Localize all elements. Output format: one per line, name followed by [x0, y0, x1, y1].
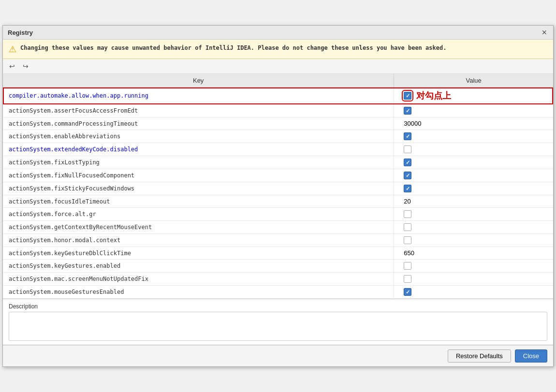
table-row: actionSystem.fixLostTyping [3, 156, 553, 169]
table-row: actionSystem.mouseGesturesEnabled [3, 286, 553, 299]
checkbox[interactable] [404, 185, 411, 192]
table-row: actionSystem.fixStickyFocusedWindows [3, 182, 553, 195]
checkbox[interactable] [404, 275, 411, 283]
value-cell[interactable] [394, 260, 553, 273]
description-label: Description [9, 303, 547, 310]
key-cell: actionSystem.extendedKeyCode.disabled [3, 143, 394, 156]
key-cell: actionSystem.honor.modal.context [3, 234, 394, 247]
value-cell[interactable] [394, 273, 553, 286]
redo-button[interactable]: ↪ [20, 61, 31, 72]
checkbox[interactable] [404, 107, 411, 115]
registry-table: Key Value compiler.automake.allow.when.a… [3, 74, 553, 299]
value-cell: 20 [394, 195, 553, 208]
table-row: actionSystem.extendedKeyCode.disabled [3, 143, 553, 156]
dialog-title: Registry [8, 29, 33, 36]
col-value-header: Value [394, 74, 553, 87]
key-cell: actionSystem.mac.screenMenuNotUpdatedFix [3, 273, 394, 286]
checkbox[interactable] [404, 210, 411, 218]
table-body: compiler.automake.allow.when.app.running… [3, 87, 553, 299]
registry-dialog: Registry ✕ ⚠ Changing these values may c… [2, 25, 554, 367]
table-header-row: Key Value [3, 74, 553, 87]
key-cell: actionSystem.force.alt.gr [3, 208, 394, 221]
close-button[interactable]: Close [515, 349, 547, 363]
key-cell: actionSystem.focusIdleTimeout [3, 195, 394, 208]
key-cell: actionSystem.keyGestureDblClickTime [3, 247, 394, 260]
value-cell[interactable] [394, 156, 553, 169]
checkbox[interactable] [404, 236, 411, 244]
key-cell: actionSystem.enableAbbreviations [3, 130, 394, 143]
footer: Restore Defaults Close [3, 345, 553, 366]
table-row: actionSystem.mac.screenMenuNotUpdatedFix [3, 273, 553, 286]
value-cell[interactable] [394, 208, 553, 221]
key-cell: actionSystem.keyGestures.enabled [3, 260, 394, 273]
value-cell[interactable] [394, 130, 553, 143]
value-cell[interactable] [394, 221, 553, 234]
table-row: actionSystem.keyGestures.enabled [3, 260, 553, 273]
toolbar: ↩ ↪ [3, 59, 553, 74]
value-cell[interactable] [394, 286, 553, 299]
table-row: actionSystem.enableAbbreviations [3, 130, 553, 143]
checkbox[interactable] [404, 172, 411, 179]
col-key-header: Key [3, 74, 394, 87]
checkbox[interactable] [404, 288, 411, 296]
checkbox[interactable] [404, 132, 411, 140]
checkbox[interactable] [404, 92, 411, 100]
close-icon[interactable]: ✕ [541, 29, 548, 36]
key-cell: compiler.automake.allow.when.app.running [3, 87, 394, 104]
checkbox[interactable] [404, 223, 411, 231]
description-section: Description [3, 299, 553, 345]
key-cell: actionSystem.assertFocusAccessFromEdt [3, 104, 394, 117]
value-cell[interactable] [394, 182, 553, 195]
checkbox[interactable] [404, 262, 411, 270]
table-row: actionSystem.fixNullFocusedComponent [3, 169, 553, 182]
value-cell[interactable] [394, 143, 553, 156]
table-row: actionSystem.force.alt.gr [3, 208, 553, 221]
title-bar: Registry ✕ [3, 26, 553, 40]
restore-defaults-button[interactable]: Restore Defaults [448, 349, 511, 363]
checkbox[interactable] [404, 159, 411, 166]
value-cell: 650 [394, 247, 553, 260]
table-row: actionSystem.honor.modal.context [3, 234, 553, 247]
undo-button[interactable]: ↩ [7, 61, 17, 72]
key-cell: actionSystem.fixLostTyping [3, 156, 394, 169]
annotation-text: 对勾点上 [416, 90, 451, 102]
table-row: actionSystem.focusIdleTimeout20 [3, 195, 553, 208]
warning-bar: ⚠ Changing these values may cause unwant… [3, 40, 553, 59]
key-cell: actionSystem.mouseGesturesEnabled [3, 286, 394, 299]
key-cell: actionSystem.fixStickyFocusedWindows [3, 182, 394, 195]
value-cell[interactable] [394, 169, 553, 182]
value-cell[interactable] [394, 234, 553, 247]
checkbox[interactable] [404, 145, 411, 153]
warning-icon: ⚠ [9, 44, 16, 55]
table-row: actionSystem.keyGestureDblClickTime650 [3, 247, 553, 260]
table-row: actionSystem.getContextByRecentMouseEven… [3, 221, 553, 234]
value-cell[interactable] [394, 104, 553, 117]
value-cell[interactable]: 对勾点上 [394, 87, 553, 104]
table-row: actionSystem.commandProcessingTimeout300… [3, 117, 553, 130]
key-cell: actionSystem.commandProcessingTimeout [3, 117, 394, 130]
key-cell: actionSystem.getContextByRecentMouseEven… [3, 221, 394, 234]
warning-text: Changing these values may cause unwanted… [20, 44, 446, 52]
table-row: actionSystem.assertFocusAccessFromEdt [3, 104, 553, 117]
table-row: compiler.automake.allow.when.app.running… [3, 87, 553, 104]
value-cell: 30000 [394, 117, 553, 130]
key-cell: actionSystem.fixNullFocusedComponent [3, 169, 394, 182]
registry-table-container: Key Value compiler.automake.allow.when.a… [3, 74, 553, 299]
description-box [9, 312, 547, 341]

- _Task requirements_
Looking through the data above, count the lines that include the string "enableAbbreviations" and give only the count.

- _Finished task_
2